Justin knew the story. It was one of those family stories parents think are cute and which their children hate.
He
was the little singer boy. He had heard his father tell it before, but never in church.

“Well, when he started singing, the father’s heart just melted. There was nothing he could do but smile and put away his belt. That was faith. He had repented, and had faith that God and his parents had forgiven him, and that he could avoid a spanking. Of course, the father pointed out to his son that if he misbehaved again he would be spanked, even if Gabriel himself came down and played the song on his golden trumpet.” Everyone laughed. “We can apply faith to every aspect of our lives, even occasionally to get out of the trouble we’ve put ourselves in. We need the simple trusting faith of a child.” He continued, “I won’t say who that little boy was, but he’s someone I know very well.”

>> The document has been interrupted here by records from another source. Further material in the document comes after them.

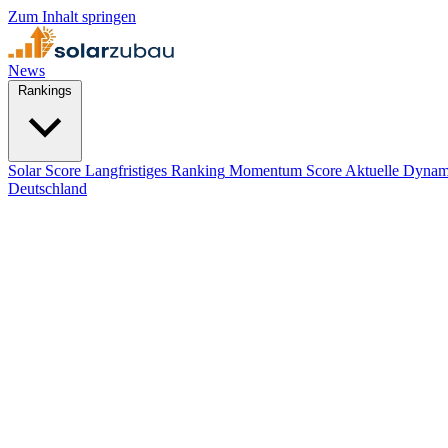
Zum Inhalt springen
News
Rankings
Solar Score
Langfristiges Ranking
Momentum Score
Aktuelle Dynam
Deutschland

Justin felt as though the entire church was staring at him and giggling. His father might as well have stripped him naked and paraded him around the church to show how healthy a child could be on a vegetarian diet, another of his new kicks.
Note the well-formed limbs, the clear eyes, the strong teeth, and the perfection of his circumcised manhood. Vegetarianism: If you’re serious about the kingdom of heaven.
Justin wanted to die, but only after his father had been strangled slowly in painful ways.

Barb hummed the first line of “God Can Do Anything” in Justin’s ear. He threw her an elbow. She threw it back. Mrs. Riley gave them one of her don’t-you-dare looks and they calmed down. Justin made plans to poison the entire family when they got home.

Finally, church was over. As they were ushered out, Justin kept his head down, refusing to look anyone in the eye. The family stood outside and took pictures and shook hands. “Smile nuh, man,” Pastor Riley said at one point to Justin, who was pouting and scowling the entire time.